BEGIN DATA SHOWN

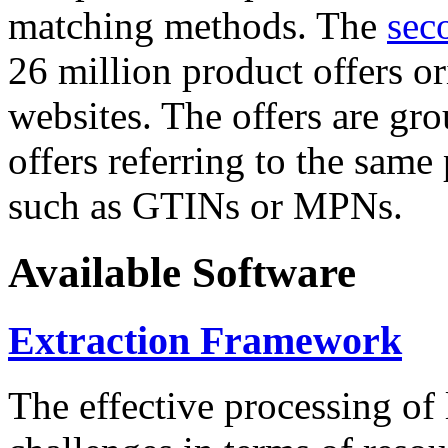
matching methods. The
sec
26 million product offers o
websites. The offers are gro
offers referring to the same
such as GTINs or MPNs.
Available Software
Extraction Framework
The effective processing of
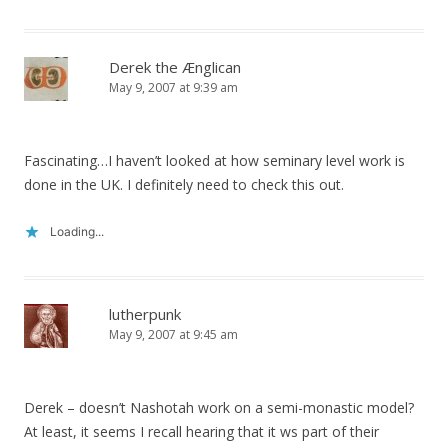
Derek the Ænglican
May 9, 2007 at 9:39 am
Fascinating…I haven’t looked at how seminary level work is
done in the UK. I definitely need to check this out.
Loading...
lutherpunk
May 9, 2007 at 9:45 am
Derek – doesn’t Nashotah work on a semi-monastic model?
At least, it seems I recall hearing that it ws part of their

END DATA SHOWN

* TASK BRIEF:
Extract, from the material above, each line holding the word "Derek".

* ANSWER SECTION:
Derek the Ænglican
Derek – doesn’t Nashotah work on a semi-monastic model?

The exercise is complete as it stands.